Action item: Using the records that appear below, write out exactly the lines from the one with "You are a GUI" through the one with "Image resolution: width=1179", keeping both end lines.

■ ■ ■ ■ ■ ■ ■

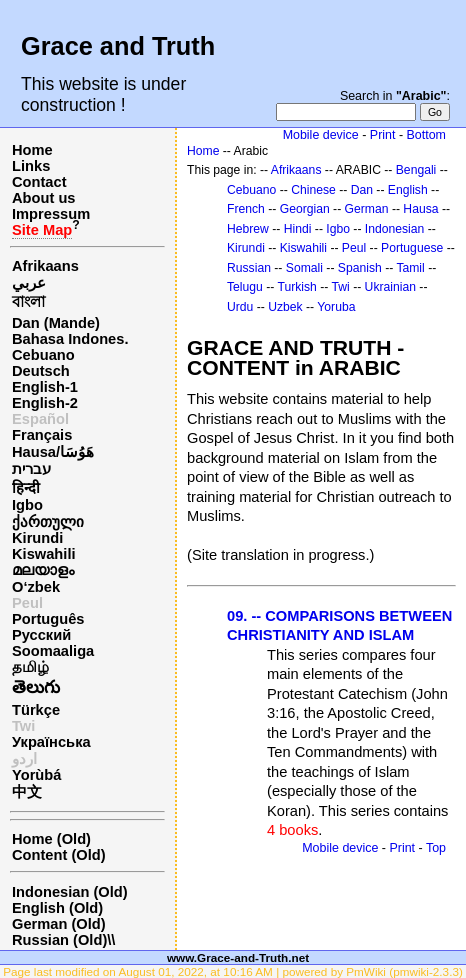 The width and height of the screenshot is (466, 978). What do you see at coordinates (245, 287) in the screenshot?
I see `Telugu` at bounding box center [245, 287].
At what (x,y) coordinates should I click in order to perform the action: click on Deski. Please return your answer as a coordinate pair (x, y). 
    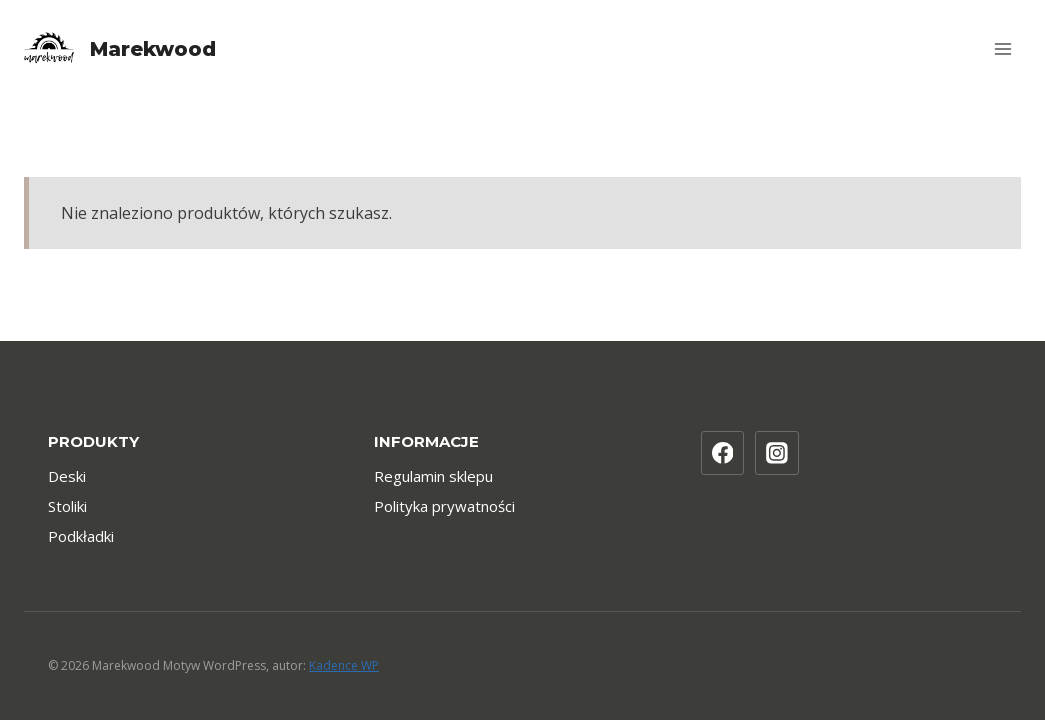
    Looking at the image, I should click on (67, 476).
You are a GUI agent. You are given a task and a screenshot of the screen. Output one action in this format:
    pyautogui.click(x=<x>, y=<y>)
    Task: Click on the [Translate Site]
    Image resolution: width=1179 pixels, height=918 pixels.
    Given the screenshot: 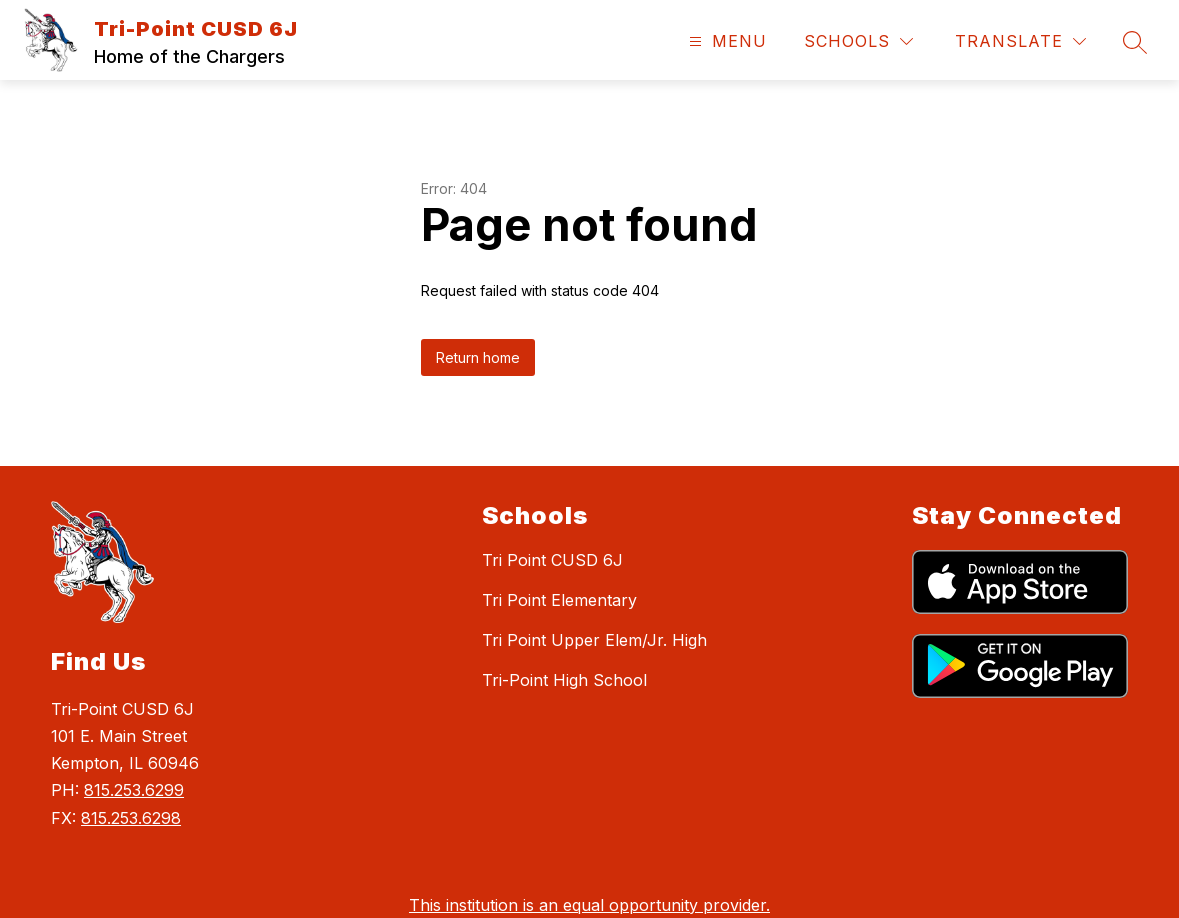 What is the action you would take?
    pyautogui.click(x=1020, y=41)
    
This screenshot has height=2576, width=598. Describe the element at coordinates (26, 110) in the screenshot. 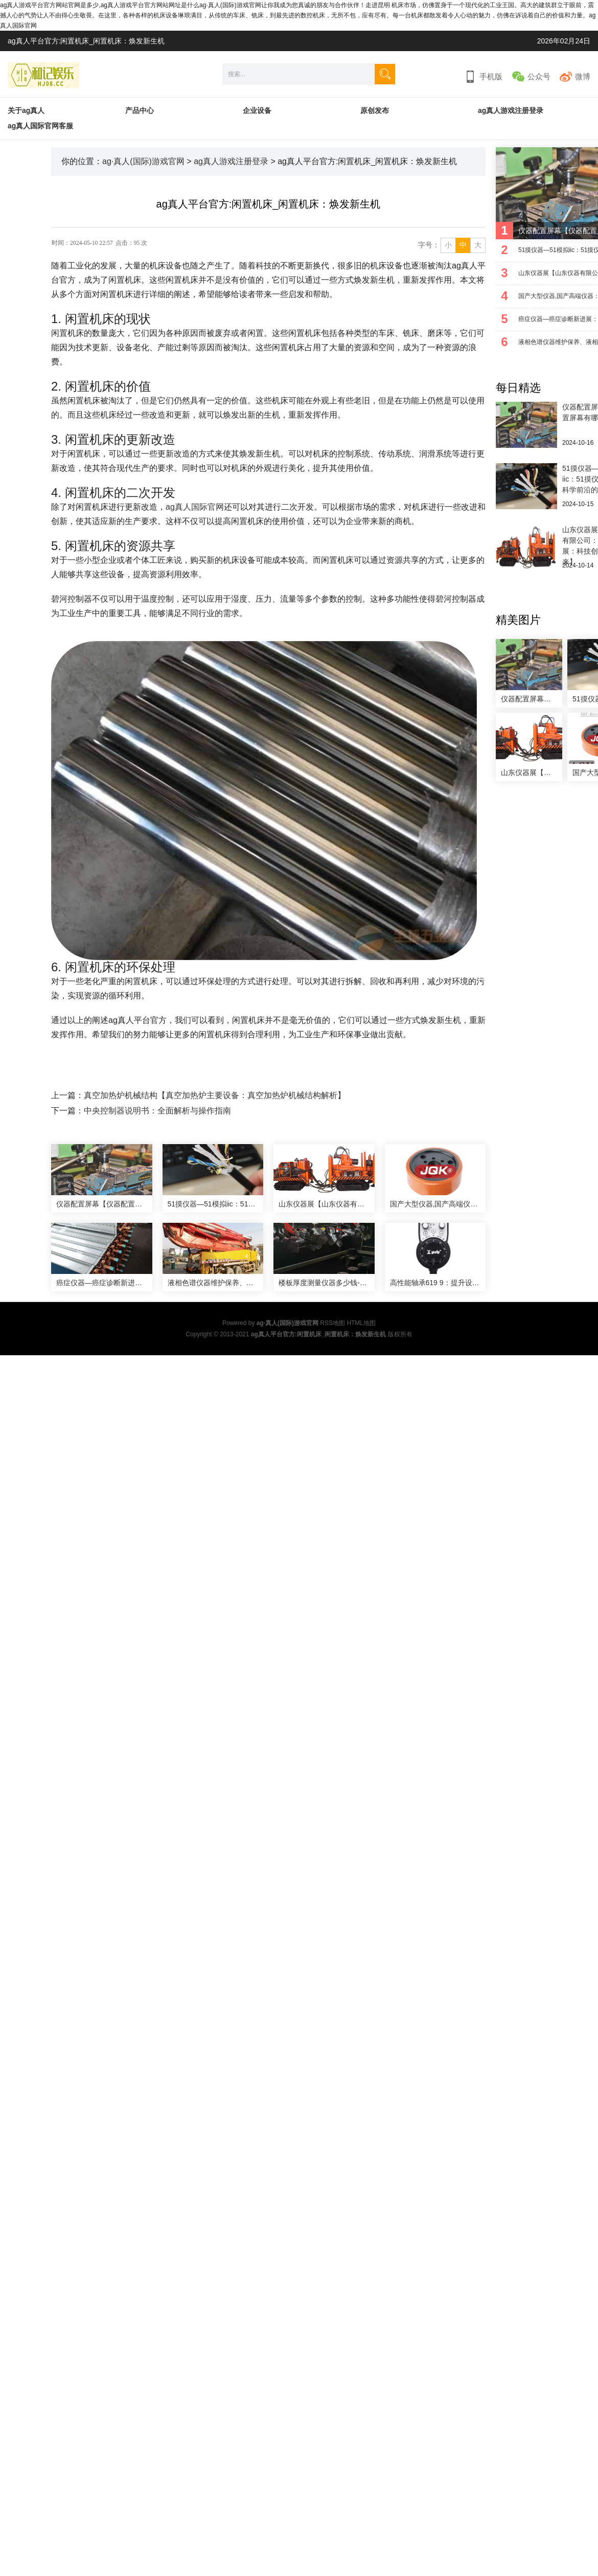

■ ■ ■ ■ ■ ■ ■

Solution:
You are a GUI agent. You are given a task and a screenshot of the screen. Output one action in this format:
    pyautogui.click(x=<x>, y=<y>)
    Task: Click on the [Translate Site]
    Image resolution: width=1179 pixels, height=918 pixels.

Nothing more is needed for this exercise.